* **Dataset excerpts**:
▼
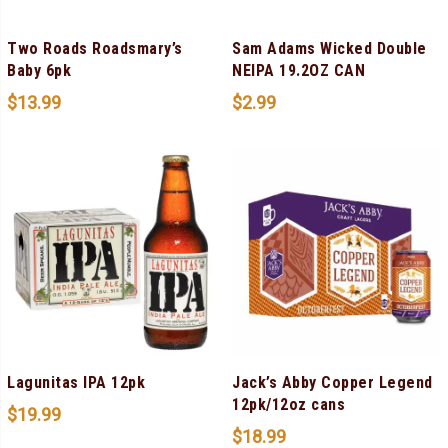
Two Roads Roadsmary’s
Sam Adams Wicked Double
Baby 6pk
NEIPA 19.2OZ CAN
$
13.99
$
2.99
Lagunitas IPA 12pk
Jack’s Abby Copper Legend
12pk/12oz cans
$
19.99
$
18.99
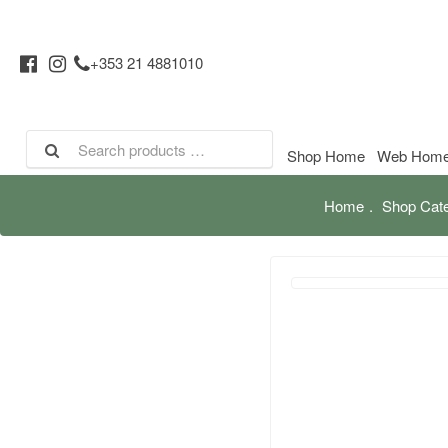
+353 21 4881010
Shop Home
Web Hom
Home
Shop Cate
▲
* **YOUR ASSIGNMENT**: Only the lines from the one containing "Sam Adams Wicked Double" through the end of the records above should be retyped, exactly as they stand, with any pictures left out.

* **TASK SOLUTION**:
Sam Adams Wicked Double
Baby 6pk
NEIPA 19.2OZ CAN
$
13.99
$
2.99
Lagunitas IPA 12pk
Jack’s Abby Copper Legend
12pk/12oz cans
$
19.99
$
18.99
+353 21 4881010
Shop Home
Web Hom
Home
Shop Cate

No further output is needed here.